In this block

  • Overview Webarchive
  • Overview Content
  • Overview API
  • Example: Interacting with the API
  • Example: Wayback search via API
  • Example: Full text search via API
  • Example: Download preview SVG thumb of saved page

Overview Webarchive

https://webarchiv.onb.ac.at

ÖNB Webarchive Terminal

What is the Webarchive Austria?

  • Attempt to conserve online data for future generations
  • Webarchive Austria crawls officially since March 2009
  • All domains within .at, .ac.at, .gv.at, .wien, .tirol
  • Selected other domains with 'Austrian content'
  • About 2 million websites saved

Who is the Webarchive Austria?

  • Andreas Predikaka
  • webarchiv@onb.ac.at

What can I use?

  • Websites: no public access
    • Access on premises at the ÖNB
    • Exception: onb.ac.at
  • Metadata: public access
  • Full text search: public access
    • Viewing the results of the full text search: no public access

What does that mean?

  • Searching outside the ÖNB gives you URLs, doesn't give you page content

What if I really really need to see the content?

  • You can come to the ÖNB in person and use one of two offline computers...
  • ...to PRINT OUT THE INTERNET!

Office folders labeled 'Internet'

How is a search where I don't see detailed results useful to me?

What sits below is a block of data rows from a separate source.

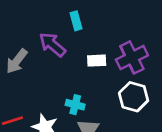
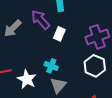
white rectangle: (97, 61) -> (59, 34), moved, turned -72

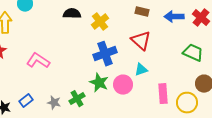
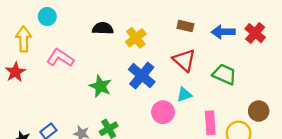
green trapezoid: (193, 53) -> (224, 74), moved
blue cross: (105, 54) -> (142, 76), turned -30
pink L-shape: (38, 61) -> (60, 58), moved
green star: (99, 83) -> (100, 86), moved

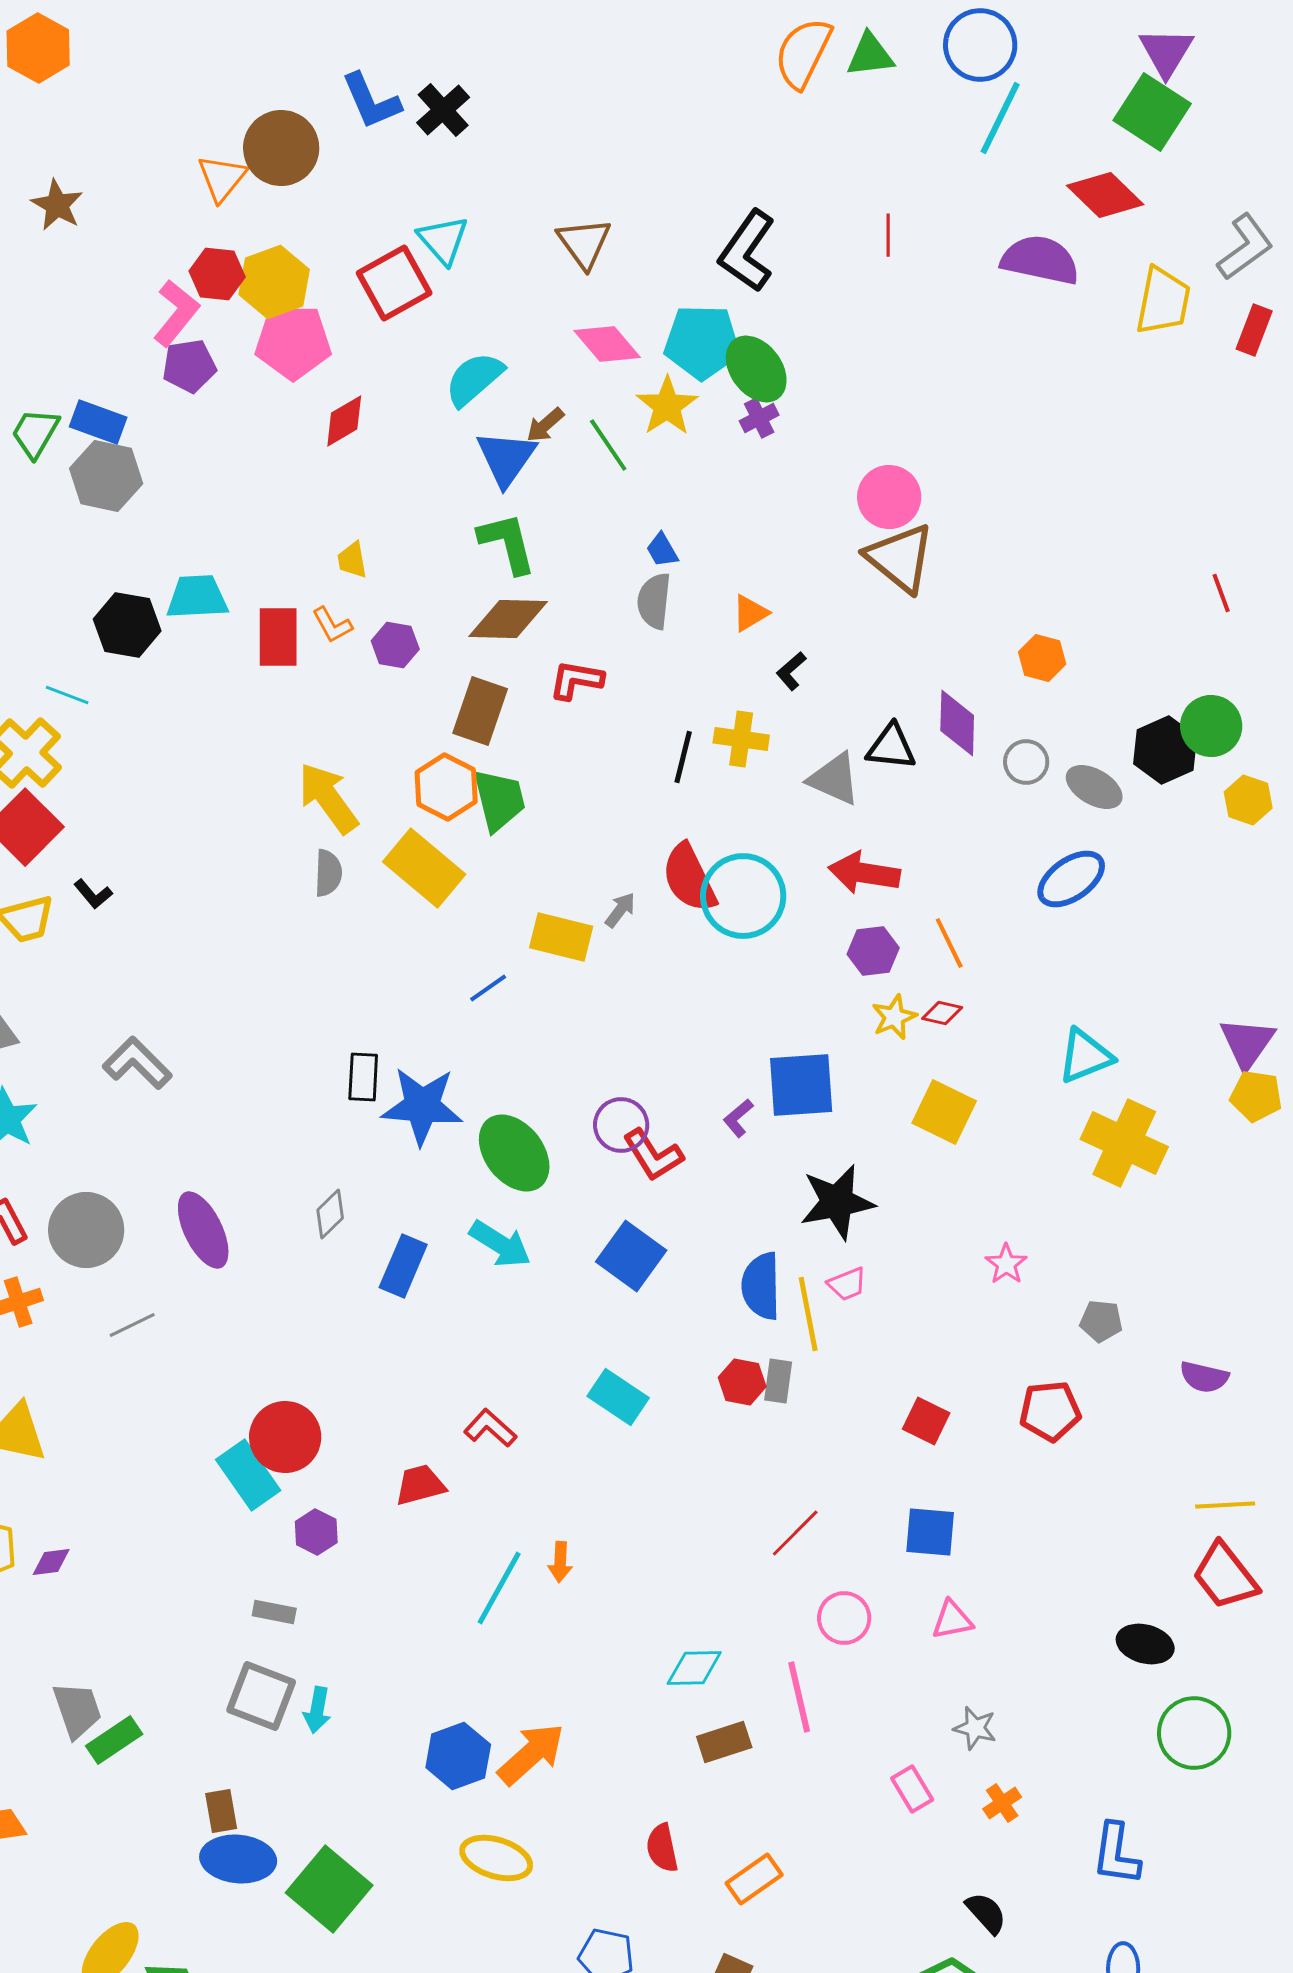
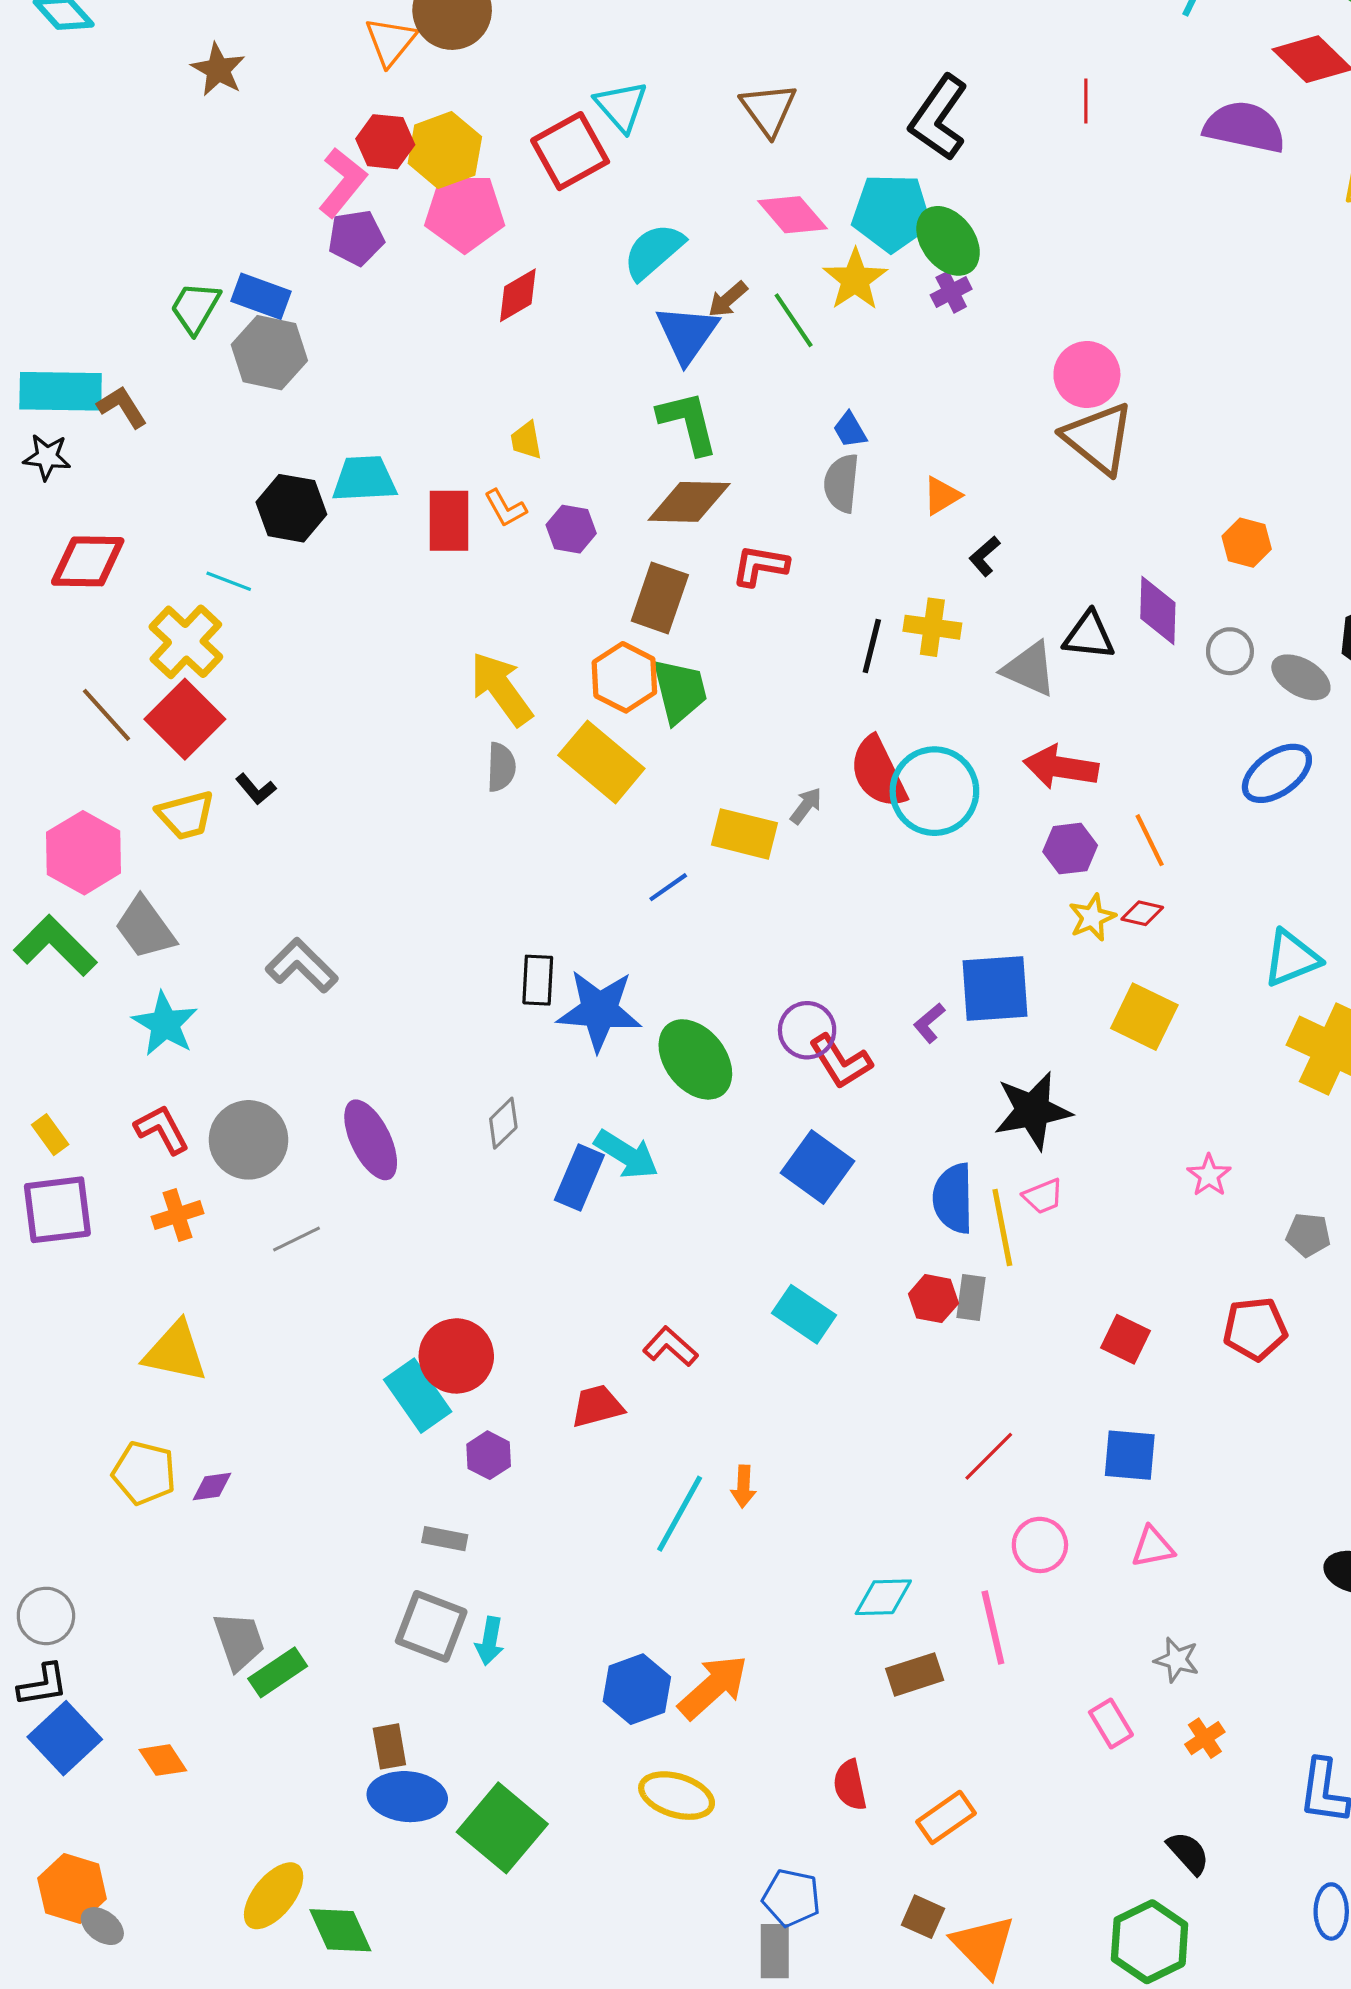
cyan arrow: (500, 1244) -> (626, 1154), moved

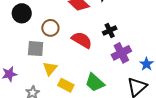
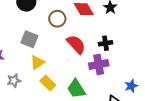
brown circle: (50, 28) -> (57, 19), moved
purple cross: (121, 53) -> (99, 65), moved

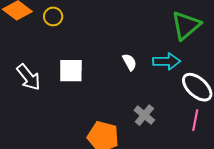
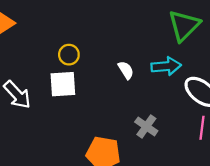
yellow circle: (53, 16) -> (69, 55), moved

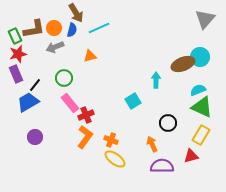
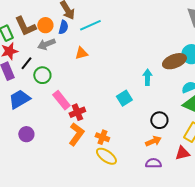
brown L-shape: (34, 29) -> (25, 26), turned 75
green circle: (64, 78) -> (42, 75), moved
black line: (35, 85) -> (26, 63), moved
orange arrow: (152, 144) -> (153, 141), moved, turned 91
purple semicircle: (162, 166) -> (153, 163), size x0.7

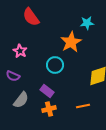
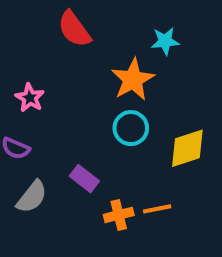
red semicircle: (31, 17) -> (74, 29), moved
cyan circle: (55, 65) -> (131, 128), moved
orange cross: (49, 109) -> (119, 215), moved

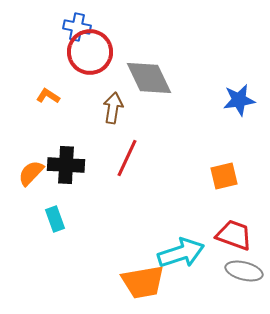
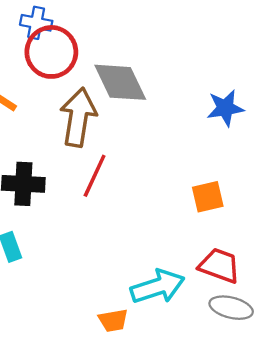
brown arrow: (113, 108) -> (78, 117), size x1.6
orange trapezoid: (143, 282) -> (113, 320), size x0.6

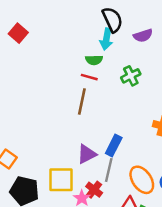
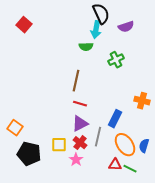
red line: (89, 77) -> (80, 104), moved
blue rectangle: (114, 146) -> (115, 119), moved
yellow square: (61, 180) -> (59, 145), size x0.7
red cross: (94, 190) -> (80, 143), moved

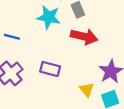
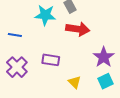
yellow triangle: (87, 89) -> (75, 82), moved

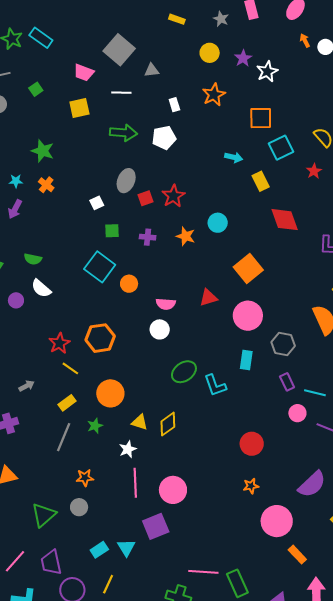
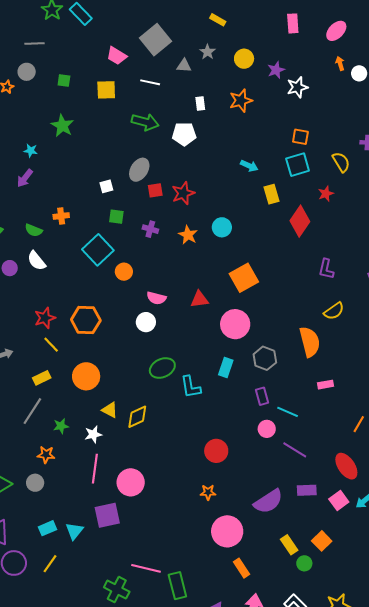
gray star: (221, 19) -> (208, 52), moved
green square: (36, 89) -> (64, 81), moved, turned 32
orange square: (261, 118) -> (300, 137), moved, size x0.7
orange cross: (46, 185) -> (61, 216), moved, turned 35
red diamond: (285, 220) -> (300, 221), moved, turned 44
green star: (95, 426) -> (61, 426), moved

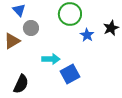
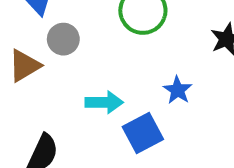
blue star: (87, 35) -> (178, 90), moved

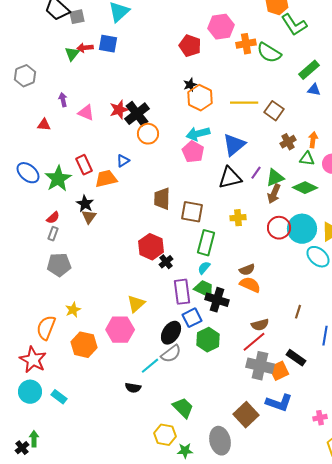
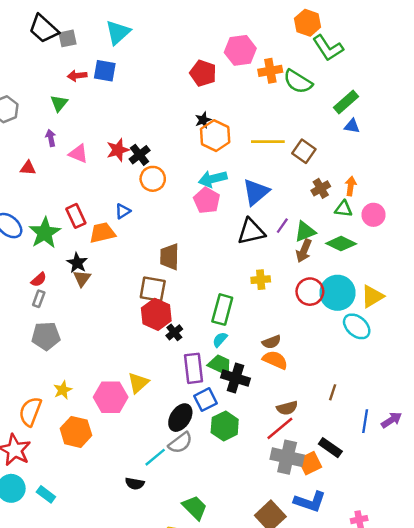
green triangle: (72, 54) -> (59, 103), moved
black cross: (137, 114) -> (140, 155), size x0.7
brown square: (192, 212) -> (153, 289), moved
pink hexagon: (120, 330) -> (111, 397), moved

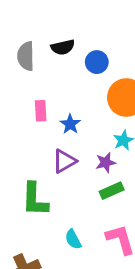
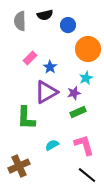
pink rectangle: (41, 111) -> (30, 58), turned 48
purple triangle: (64, 161) -> (46, 92), size x1.4
cyan semicircle: (73, 239) -> (52, 145), turned 88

  • Sometimes the content is still online
  • Sometimes the Internet Archive has a copy
  • You can observe the emergence of certain terms ('Westbalkanroute', 'Soldatna')
  • ???

What's inside?

  • High crawl frequency (daily or weekly)
    • Media sites (ORF)
    • Political parties
  • Low crawl frequency (a few times per year)
    • Topic: Gender
    • Austrian domains (via nic.at)
  • Event crawls (daily or weekly within a certain timespan)
    • Elections
    • Olympia
    • Refugee crisis 2015
    • Song Contest 2015

Can I have a list?

[
  {
    "id": 37,
    "name": "Frau/Gender",
    "begin": "29.11.2016",
    "groups": [
      {
        "seeds": [
          "http://abtreibung.at/"
        ],
        "group_id": 1,
        "name": "Abtreibung.at"
      },
      {
        "seeds": [
          "http://aep.at"
        ],
        "group_id": 2,
        "name": "Arbeitskreis Emanzipation Partnerschaft"
      },

How big is the Austrian Webarchive?

  • About 500GiB indexed text
  • About 100 million HTML documents
  • Raw data: 115.28TiB uncompressed

Where's the catch?

  • Social media is currently too hard to crawl
  • Limited disk space necessitates a size limit per page
    • Ex: domain crawl 10MB -> 100MB -> 7GB
  • Limitations of public access
    • Practically every webarchive except the Internet Archive

How can I access the Austrian Webarchive?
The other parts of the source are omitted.